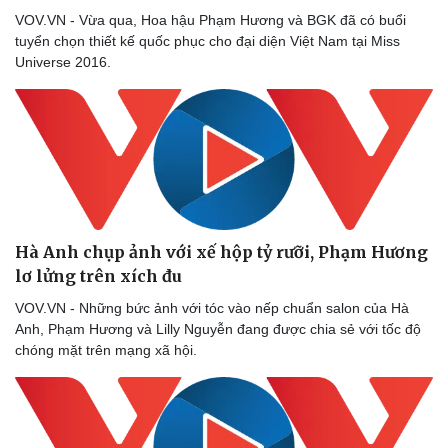
VOV.VN - Vừa qua, Hoa hậu Phạm Hương và BGK đã có buổi
tuyển chọn thiết kế quốc phục cho đại diện Việt Nam tại Miss
Universe 2016.
Hà Anh chụp ảnh với xế hộp tỷ rưỡi, Phạm Hương
lơ lửng trên xích đu
VOV.VN - Những bức ảnh với tóc vào nếp chuẩn salon của Hà
Anh, Phạm Hương và Lilly Nguyễn đang được chia sẻ với tốc độ
chóng mặt trên mạng xã hội.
***
▶ Problem statement:
Would you set down each line of the data exactly, with no images included?

▶ Exercise response:
VOV.VN - Vừa qua, Hoa hậu Phạm Hương và BGK đã có buổi
tuyển chọn thiết kế quốc phục cho đại diện Việt Nam tại Miss
Universe 2016.
Hà Anh chụp ảnh với xế hộp tỷ rưỡi, Phạm Hương
lơ lửng trên xích đu
VOV.VN - Những bức ảnh với tóc vào nếp chuẩn salon của Hà
Anh, Phạm Hương và Lilly Nguyễn đang được chia sẻ với tốc độ
chóng mặt trên mạng xã hội.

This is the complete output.